Dataset items
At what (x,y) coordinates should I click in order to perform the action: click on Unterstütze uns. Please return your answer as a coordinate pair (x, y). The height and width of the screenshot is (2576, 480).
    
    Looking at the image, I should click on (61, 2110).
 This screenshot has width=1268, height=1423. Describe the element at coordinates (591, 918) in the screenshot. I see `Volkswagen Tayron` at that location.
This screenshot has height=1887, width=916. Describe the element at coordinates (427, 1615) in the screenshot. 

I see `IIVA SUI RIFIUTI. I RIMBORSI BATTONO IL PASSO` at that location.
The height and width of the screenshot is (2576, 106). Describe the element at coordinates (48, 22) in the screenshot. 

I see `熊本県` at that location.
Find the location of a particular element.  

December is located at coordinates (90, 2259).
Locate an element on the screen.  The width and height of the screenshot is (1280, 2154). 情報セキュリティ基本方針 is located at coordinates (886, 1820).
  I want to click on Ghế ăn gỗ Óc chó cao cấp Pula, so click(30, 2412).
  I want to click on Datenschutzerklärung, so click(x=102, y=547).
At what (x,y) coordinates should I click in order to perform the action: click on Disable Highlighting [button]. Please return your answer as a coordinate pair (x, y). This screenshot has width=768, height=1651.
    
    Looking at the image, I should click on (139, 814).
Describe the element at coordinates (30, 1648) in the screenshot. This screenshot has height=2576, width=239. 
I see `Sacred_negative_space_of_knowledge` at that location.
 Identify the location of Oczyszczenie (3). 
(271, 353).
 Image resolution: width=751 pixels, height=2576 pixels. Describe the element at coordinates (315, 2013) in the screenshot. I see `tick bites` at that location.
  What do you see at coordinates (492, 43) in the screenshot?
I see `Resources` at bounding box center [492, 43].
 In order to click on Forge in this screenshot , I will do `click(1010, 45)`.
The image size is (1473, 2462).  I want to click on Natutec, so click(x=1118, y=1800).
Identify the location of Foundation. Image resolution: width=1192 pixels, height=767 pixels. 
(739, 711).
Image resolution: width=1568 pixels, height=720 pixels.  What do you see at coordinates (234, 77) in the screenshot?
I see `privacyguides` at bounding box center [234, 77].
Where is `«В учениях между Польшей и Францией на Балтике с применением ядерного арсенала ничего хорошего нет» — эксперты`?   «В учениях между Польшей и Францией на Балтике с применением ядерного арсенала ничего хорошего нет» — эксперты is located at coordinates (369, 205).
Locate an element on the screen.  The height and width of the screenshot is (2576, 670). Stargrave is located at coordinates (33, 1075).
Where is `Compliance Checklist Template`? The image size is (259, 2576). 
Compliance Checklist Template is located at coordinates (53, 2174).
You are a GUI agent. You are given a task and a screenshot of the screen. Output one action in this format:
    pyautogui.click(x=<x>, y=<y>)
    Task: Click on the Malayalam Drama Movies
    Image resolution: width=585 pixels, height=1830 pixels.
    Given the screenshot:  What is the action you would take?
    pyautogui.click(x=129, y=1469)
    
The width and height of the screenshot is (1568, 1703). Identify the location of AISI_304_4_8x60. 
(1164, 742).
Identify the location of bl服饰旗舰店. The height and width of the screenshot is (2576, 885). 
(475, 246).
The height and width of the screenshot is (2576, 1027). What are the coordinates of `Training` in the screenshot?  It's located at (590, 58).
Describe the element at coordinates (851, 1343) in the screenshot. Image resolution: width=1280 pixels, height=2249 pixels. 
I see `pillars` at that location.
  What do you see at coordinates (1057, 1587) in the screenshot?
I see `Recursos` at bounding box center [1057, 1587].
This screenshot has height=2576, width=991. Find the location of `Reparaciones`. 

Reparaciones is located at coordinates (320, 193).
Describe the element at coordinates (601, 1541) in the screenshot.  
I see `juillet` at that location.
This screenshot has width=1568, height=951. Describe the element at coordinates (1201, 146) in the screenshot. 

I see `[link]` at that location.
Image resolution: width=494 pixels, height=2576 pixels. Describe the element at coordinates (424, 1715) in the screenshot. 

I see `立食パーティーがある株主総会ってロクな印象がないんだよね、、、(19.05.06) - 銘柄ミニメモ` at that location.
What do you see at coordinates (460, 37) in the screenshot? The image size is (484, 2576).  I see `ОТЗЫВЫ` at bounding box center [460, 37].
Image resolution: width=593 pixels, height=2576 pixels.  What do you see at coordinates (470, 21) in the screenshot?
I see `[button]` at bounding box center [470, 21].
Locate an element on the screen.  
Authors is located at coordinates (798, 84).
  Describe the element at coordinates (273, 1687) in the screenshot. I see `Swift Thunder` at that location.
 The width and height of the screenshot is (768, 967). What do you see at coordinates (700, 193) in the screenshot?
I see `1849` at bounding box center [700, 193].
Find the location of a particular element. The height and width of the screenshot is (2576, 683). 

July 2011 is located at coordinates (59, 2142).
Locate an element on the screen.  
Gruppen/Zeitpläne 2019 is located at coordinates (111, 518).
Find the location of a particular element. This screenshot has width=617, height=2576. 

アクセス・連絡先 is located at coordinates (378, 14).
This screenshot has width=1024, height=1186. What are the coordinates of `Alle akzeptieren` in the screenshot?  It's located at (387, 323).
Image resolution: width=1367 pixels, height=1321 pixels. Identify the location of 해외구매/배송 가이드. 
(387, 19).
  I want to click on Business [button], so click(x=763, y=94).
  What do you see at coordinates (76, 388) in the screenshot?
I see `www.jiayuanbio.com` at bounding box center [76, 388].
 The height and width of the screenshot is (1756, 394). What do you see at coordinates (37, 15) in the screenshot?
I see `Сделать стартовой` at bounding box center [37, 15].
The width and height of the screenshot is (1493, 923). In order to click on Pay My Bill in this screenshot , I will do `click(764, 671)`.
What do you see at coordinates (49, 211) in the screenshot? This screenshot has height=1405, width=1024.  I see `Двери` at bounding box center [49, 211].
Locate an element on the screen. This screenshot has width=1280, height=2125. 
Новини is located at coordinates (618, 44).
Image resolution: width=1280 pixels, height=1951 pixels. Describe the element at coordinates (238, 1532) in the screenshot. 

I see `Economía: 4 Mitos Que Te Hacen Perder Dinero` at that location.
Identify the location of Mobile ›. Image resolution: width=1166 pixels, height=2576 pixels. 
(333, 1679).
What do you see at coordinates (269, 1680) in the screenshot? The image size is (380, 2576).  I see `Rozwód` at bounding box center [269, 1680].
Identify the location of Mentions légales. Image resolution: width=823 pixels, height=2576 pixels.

• _Exercise instructions_:
Give back every line of the data exactly.

• _Output of the task_:
At what (x,y) coordinates should I click in order to perform the action: click on Unterstütze uns. Please return your answer as a coordinate pair (x, y). The height and width of the screenshot is (2576, 480).
    
    Looking at the image, I should click on (61, 2110).
 This screenshot has width=1268, height=1423. Describe the element at coordinates (591, 918) in the screenshot. I see `Volkswagen Tayron` at that location.
This screenshot has height=1887, width=916. Describe the element at coordinates (427, 1615) in the screenshot. 

I see `IIVA SUI RIFIUTI. I RIMBORSI BATTONO IL PASSO` at that location.
The height and width of the screenshot is (2576, 106). Describe the element at coordinates (48, 22) in the screenshot. 

I see `熊本県` at that location.
Find the location of a particular element.  

December is located at coordinates (90, 2259).
Locate an element on the screen.  The width and height of the screenshot is (1280, 2154). 情報セキュリティ基本方針 is located at coordinates (886, 1820).
  I want to click on Ghế ăn gỗ Óc chó cao cấp Pula, so click(30, 2412).
  I want to click on Datenschutzerklärung, so click(x=102, y=547).
At what (x,y) coordinates should I click in order to perform the action: click on Disable Highlighting [button]. Please return your answer as a coordinate pair (x, y). This screenshot has width=768, height=1651.
    
    Looking at the image, I should click on (139, 814).
Describe the element at coordinates (30, 1648) in the screenshot. This screenshot has height=2576, width=239. 
I see `Sacred_negative_space_of_knowledge` at that location.
 Identify the location of Oczyszczenie (3). 
(271, 353).
 Image resolution: width=751 pixels, height=2576 pixels. Describe the element at coordinates (315, 2013) in the screenshot. I see `tick bites` at that location.
  What do you see at coordinates (492, 43) in the screenshot?
I see `Resources` at bounding box center [492, 43].
 In order to click on Forge in this screenshot , I will do `click(1010, 45)`.
The image size is (1473, 2462).  I want to click on Natutec, so click(x=1118, y=1800).
Identify the location of Foundation. Image resolution: width=1192 pixels, height=767 pixels. 
(739, 711).
Image resolution: width=1568 pixels, height=720 pixels.  What do you see at coordinates (234, 77) in the screenshot?
I see `privacyguides` at bounding box center [234, 77].
Where is `«В учениях между Польшей и Францией на Балтике с применением ядерного арсенала ничего хорошего нет» — эксперты`?   «В учениях между Польшей и Францией на Балтике с применением ядерного арсенала ничего хорошего нет» — эксперты is located at coordinates (369, 205).
Locate an element on the screen.  The height and width of the screenshot is (2576, 670). Stargrave is located at coordinates (33, 1075).
Where is `Compliance Checklist Template`? The image size is (259, 2576). 
Compliance Checklist Template is located at coordinates (53, 2174).
You are a GUI agent. You are given a task and a screenshot of the screen. Output one action in this format:
    pyautogui.click(x=<x>, y=<y>)
    Task: Click on the Malayalam Drama Movies
    Image resolution: width=585 pixels, height=1830 pixels.
    Given the screenshot:  What is the action you would take?
    pyautogui.click(x=129, y=1469)
    
The width and height of the screenshot is (1568, 1703). Identify the location of AISI_304_4_8x60. 
(1164, 742).
Identify the location of bl服饰旗舰店. The height and width of the screenshot is (2576, 885). 
(475, 246).
The height and width of the screenshot is (2576, 1027). What are the coordinates of `Training` in the screenshot?  It's located at (590, 58).
Describe the element at coordinates (851, 1343) in the screenshot. Image resolution: width=1280 pixels, height=2249 pixels. 
I see `pillars` at that location.
  What do you see at coordinates (1057, 1587) in the screenshot?
I see `Recursos` at bounding box center [1057, 1587].
This screenshot has height=2576, width=991. Find the location of `Reparaciones`. 

Reparaciones is located at coordinates (320, 193).
Describe the element at coordinates (601, 1541) in the screenshot.  
I see `juillet` at that location.
This screenshot has width=1568, height=951. Describe the element at coordinates (1201, 146) in the screenshot. 

I see `[link]` at that location.
Image resolution: width=494 pixels, height=2576 pixels. Describe the element at coordinates (424, 1715) in the screenshot. 

I see `立食パーティーがある株主総会ってロクな印象がないんだよね、、、(19.05.06) - 銘柄ミニメモ` at that location.
What do you see at coordinates (460, 37) in the screenshot? The image size is (484, 2576).  I see `ОТЗЫВЫ` at bounding box center [460, 37].
Image resolution: width=593 pixels, height=2576 pixels.  What do you see at coordinates (470, 21) in the screenshot?
I see `[button]` at bounding box center [470, 21].
Locate an element on the screen.  
Authors is located at coordinates (798, 84).
  Describe the element at coordinates (273, 1687) in the screenshot. I see `Swift Thunder` at that location.
 The width and height of the screenshot is (768, 967). What do you see at coordinates (700, 193) in the screenshot?
I see `1849` at bounding box center [700, 193].
Find the location of a particular element. The height and width of the screenshot is (2576, 683). 

July 2011 is located at coordinates (59, 2142).
Locate an element on the screen.  
Gruppen/Zeitpläne 2019 is located at coordinates (111, 518).
Find the location of a particular element. This screenshot has width=617, height=2576. 

アクセス・連絡先 is located at coordinates (378, 14).
This screenshot has width=1024, height=1186. What are the coordinates of `Alle akzeptieren` in the screenshot?  It's located at (387, 323).
Image resolution: width=1367 pixels, height=1321 pixels. Identify the location of 해외구매/배송 가이드. 
(387, 19).
  I want to click on Business [button], so click(x=763, y=94).
  What do you see at coordinates (76, 388) in the screenshot?
I see `www.jiayuanbio.com` at bounding box center [76, 388].
 The height and width of the screenshot is (1756, 394). What do you see at coordinates (37, 15) in the screenshot?
I see `Сделать стартовой` at bounding box center [37, 15].
The width and height of the screenshot is (1493, 923). In order to click on Pay My Bill in this screenshot , I will do `click(764, 671)`.
What do you see at coordinates (49, 211) in the screenshot? This screenshot has height=1405, width=1024.  I see `Двери` at bounding box center [49, 211].
Locate an element on the screen. This screenshot has width=1280, height=2125. 
Новини is located at coordinates (618, 44).
Image resolution: width=1280 pixels, height=1951 pixels. Describe the element at coordinates (238, 1532) in the screenshot. 

I see `Economía: 4 Mitos Que Te Hacen Perder Dinero` at that location.
Identify the location of Mobile ›. Image resolution: width=1166 pixels, height=2576 pixels. 
(333, 1679).
What do you see at coordinates (269, 1680) in the screenshot? The image size is (380, 2576).  I see `Rozwód` at bounding box center [269, 1680].
Identify the location of Mentions légales. Image resolution: width=823 pixels, height=2576 pixels.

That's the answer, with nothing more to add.